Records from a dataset
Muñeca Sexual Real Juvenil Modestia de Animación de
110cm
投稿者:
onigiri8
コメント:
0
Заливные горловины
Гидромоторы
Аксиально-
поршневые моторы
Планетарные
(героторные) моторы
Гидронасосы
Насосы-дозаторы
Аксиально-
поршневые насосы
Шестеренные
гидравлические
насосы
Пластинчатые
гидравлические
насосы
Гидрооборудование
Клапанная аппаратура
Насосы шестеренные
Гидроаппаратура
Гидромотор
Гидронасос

==

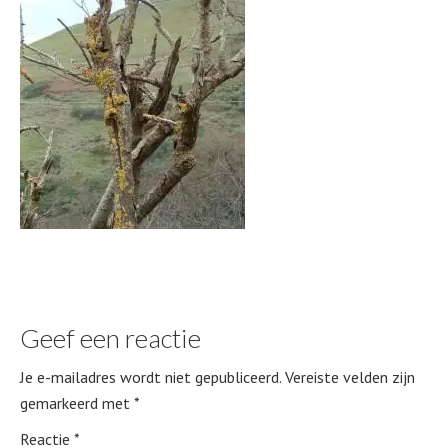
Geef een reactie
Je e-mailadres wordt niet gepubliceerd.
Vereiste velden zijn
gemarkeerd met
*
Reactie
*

INSTRUCTIONS FOR THE TASK:
Only the lines above from the one with "Muñeca Sexual Real" through the one with "Гидроаппаратура" should be duplicated, character for character.

REPLY TO THE TASK:
Muñeca Sexual Real Juvenil Modestia de Animación de
110cm
投稿者:
onigiri8
コメント:
0
Заливные горловины
Гидромоторы
Аксиально-
поршневые моторы
Планетарные
(героторные) моторы
Гидронасосы
Насосы-дозаторы
Аксиально-
поршневые насосы
Шестеренные
гидравлические
насосы
Пластинчатые
гидравлические
насосы
Гидрооборудование
Клапанная аппаратура
Насосы шестеренные
Гидроаппаратура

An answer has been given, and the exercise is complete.